Data under study Start Marker
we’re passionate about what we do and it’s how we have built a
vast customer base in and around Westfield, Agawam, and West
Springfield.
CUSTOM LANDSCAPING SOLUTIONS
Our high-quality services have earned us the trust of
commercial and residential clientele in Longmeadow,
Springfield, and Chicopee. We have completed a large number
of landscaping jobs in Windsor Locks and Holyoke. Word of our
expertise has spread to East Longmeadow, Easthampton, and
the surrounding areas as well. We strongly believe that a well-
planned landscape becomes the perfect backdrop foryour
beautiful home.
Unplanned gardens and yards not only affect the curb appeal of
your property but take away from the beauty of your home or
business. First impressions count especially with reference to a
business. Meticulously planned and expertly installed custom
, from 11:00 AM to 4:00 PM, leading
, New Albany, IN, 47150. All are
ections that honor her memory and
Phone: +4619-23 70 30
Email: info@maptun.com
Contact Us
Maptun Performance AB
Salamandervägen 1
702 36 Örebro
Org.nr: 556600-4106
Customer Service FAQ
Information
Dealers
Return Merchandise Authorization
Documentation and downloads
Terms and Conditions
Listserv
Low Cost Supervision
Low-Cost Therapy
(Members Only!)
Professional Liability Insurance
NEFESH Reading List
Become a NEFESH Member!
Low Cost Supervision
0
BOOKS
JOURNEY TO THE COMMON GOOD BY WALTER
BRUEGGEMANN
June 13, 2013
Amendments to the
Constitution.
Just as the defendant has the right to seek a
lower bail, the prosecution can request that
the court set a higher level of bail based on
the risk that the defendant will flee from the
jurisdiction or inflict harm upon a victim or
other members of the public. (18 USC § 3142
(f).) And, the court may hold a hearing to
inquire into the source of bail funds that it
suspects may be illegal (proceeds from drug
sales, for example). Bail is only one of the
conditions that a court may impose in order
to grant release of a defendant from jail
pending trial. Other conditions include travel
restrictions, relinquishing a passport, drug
Data under study End Marker
### Aim of the exercise
Up to and including the line that contains "beautiful home.", output the records above exactly, beginning with their first line.

### Expected output
we’re passionate about what we do and it’s how we have built a
vast customer base in and around Westfield, Agawam, and West
Springfield.
CUSTOM LANDSCAPING SOLUTIONS
Our high-quality services have earned us the trust of
commercial and residential clientele in Longmeadow,
Springfield, and Chicopee. We have completed a large number
of landscaping jobs in Windsor Locks and Holyoke. Word of our
expertise has spread to East Longmeadow, Easthampton, and
the surrounding areas as well. We strongly believe that a well-
planned landscape becomes the perfect backdrop foryour
beautiful home.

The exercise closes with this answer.